MARGIN CALL :: Oscar Ritual 2012
To be honest, I’d never even heard of Margin Call until the Oscar nominations were announced, and over the following month I kept forgetting entirely what the movie was about. Every time I saw the title I could not recall the premise of the movie at all. Then I would see a trailer and remember the phenomenal cast and the interesting story, and I would remember that, yes, I did think this film might be good. Right up until the week I decided to finally rent Margin Call I honestly could not remember what it was about. And that’s just odd!

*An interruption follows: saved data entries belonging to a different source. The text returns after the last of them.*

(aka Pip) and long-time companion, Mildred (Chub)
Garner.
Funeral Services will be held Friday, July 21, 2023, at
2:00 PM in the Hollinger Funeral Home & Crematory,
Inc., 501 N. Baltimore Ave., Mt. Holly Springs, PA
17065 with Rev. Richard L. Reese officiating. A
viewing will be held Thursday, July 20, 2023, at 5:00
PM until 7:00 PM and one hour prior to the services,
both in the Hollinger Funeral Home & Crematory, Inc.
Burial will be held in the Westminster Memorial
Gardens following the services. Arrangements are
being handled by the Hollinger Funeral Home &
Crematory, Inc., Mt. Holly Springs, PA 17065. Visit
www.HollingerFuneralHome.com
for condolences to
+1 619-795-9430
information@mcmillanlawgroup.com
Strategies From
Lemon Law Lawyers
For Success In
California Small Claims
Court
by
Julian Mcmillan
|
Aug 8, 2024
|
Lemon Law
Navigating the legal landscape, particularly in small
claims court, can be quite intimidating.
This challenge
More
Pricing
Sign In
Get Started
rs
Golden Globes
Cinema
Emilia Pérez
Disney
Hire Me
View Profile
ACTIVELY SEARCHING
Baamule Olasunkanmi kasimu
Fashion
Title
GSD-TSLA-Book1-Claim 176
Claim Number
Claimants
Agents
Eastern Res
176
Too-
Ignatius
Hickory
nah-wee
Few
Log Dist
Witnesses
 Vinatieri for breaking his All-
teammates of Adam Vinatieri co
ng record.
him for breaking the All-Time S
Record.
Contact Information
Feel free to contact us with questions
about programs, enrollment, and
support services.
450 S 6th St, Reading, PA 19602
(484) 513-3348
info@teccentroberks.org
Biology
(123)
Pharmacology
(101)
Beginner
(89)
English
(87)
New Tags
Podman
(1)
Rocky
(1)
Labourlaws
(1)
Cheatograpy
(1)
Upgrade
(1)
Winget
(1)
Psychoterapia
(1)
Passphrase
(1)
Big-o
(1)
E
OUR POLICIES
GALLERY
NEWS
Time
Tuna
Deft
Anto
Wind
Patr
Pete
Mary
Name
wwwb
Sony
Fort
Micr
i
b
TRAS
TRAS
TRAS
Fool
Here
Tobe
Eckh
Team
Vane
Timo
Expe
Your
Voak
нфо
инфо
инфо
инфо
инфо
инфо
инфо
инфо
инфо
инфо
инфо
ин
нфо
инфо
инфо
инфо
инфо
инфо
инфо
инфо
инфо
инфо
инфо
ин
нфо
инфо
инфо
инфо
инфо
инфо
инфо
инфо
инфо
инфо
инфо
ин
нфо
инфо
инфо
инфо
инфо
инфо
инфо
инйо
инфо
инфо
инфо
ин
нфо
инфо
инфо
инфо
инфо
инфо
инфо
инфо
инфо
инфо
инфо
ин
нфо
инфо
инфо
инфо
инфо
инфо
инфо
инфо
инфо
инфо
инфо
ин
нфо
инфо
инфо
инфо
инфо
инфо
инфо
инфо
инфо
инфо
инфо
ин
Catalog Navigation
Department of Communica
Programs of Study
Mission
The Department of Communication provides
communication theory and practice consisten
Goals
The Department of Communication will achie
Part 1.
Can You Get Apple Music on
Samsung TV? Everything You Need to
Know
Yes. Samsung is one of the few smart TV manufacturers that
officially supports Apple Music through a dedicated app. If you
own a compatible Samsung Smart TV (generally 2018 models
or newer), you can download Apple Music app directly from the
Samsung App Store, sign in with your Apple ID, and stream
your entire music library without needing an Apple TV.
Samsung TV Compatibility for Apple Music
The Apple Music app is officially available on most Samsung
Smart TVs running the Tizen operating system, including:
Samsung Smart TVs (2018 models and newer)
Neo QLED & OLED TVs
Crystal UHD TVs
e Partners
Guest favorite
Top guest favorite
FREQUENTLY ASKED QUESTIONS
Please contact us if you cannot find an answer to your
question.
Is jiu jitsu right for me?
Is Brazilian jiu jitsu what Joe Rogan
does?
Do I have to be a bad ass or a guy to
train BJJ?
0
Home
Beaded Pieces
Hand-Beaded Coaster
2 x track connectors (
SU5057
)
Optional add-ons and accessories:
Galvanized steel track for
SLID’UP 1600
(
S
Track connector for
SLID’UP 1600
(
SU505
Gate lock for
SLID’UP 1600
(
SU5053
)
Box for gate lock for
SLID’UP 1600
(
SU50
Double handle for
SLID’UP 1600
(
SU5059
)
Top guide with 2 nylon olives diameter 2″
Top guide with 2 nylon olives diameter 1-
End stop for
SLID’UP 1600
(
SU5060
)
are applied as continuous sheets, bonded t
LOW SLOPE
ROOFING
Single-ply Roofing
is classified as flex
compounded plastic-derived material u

The story centers around a high-powered investment banking firm that discovers a total financial collapse has begun and spends one frantic night attempting to make adjustments to minimize the impact. The setting is familiar – those first moments of the 2007 recession crisis – and the way that the senior executives decide to handle the crisis is despicable and shocking. And yet I expected nothing less, knowing what history has already shown about the impact of the crisis and how the industry leaders found a way to protect themselves from the chaos that ensued. I appreciate that Margin Call pulls no punches with the way the events play out and how the top players cut their losses to make sure that select individuals come out on top. What was surprising is how little loyalty existed among the firm’s ranks, and that is what makes this film engaging.
Kevin Spacey is at the nucleus of the story as a top manager who seeks to minimize the damage to the firm’s clientele, but the entire cast really shines. Simon Baker plays a senior executive with hatchet power, and Zachary Quinto portrays the young analyst who first recognizes the collapse. Paul Bettany is a supervisor to Quinto who helps him take the news up the ranks, and Demi Moore turns up as a risk assessment officer who originally failed to see the crisis when the warning signs first appeared. And then Jeremy Irons saunters onto the scene as the head of the firm who appears only to make the final determination, a decision that is just as devastating as the crisis itself. Each scene with each actor is powerful, and the story is taut in its telling. However, despite such talent and tale, I couldn’t help being distracted throughout the film. Again and again, from beginning to end, I felt assaulted by pervasive profanity, and I kept wondering just why so many Hollywood movies seem to fill every intense story with a steady stream of expletives. It’s as if writers don’t trust the actors to be able to convey strong emotion without uttering vulgarities at every turn! Just as I found in The Ides of March, so much profanity only became tedious and aggravating, and eventually I just got tired of the movie as a whole because of the onslaught of offensive language. Despite Margin Call‘s strong story, all I could think at the conclusion was how happy I was that my ears and my mind could finally have some relief. Unfortunately, that’s probably not what the filmmakers intended.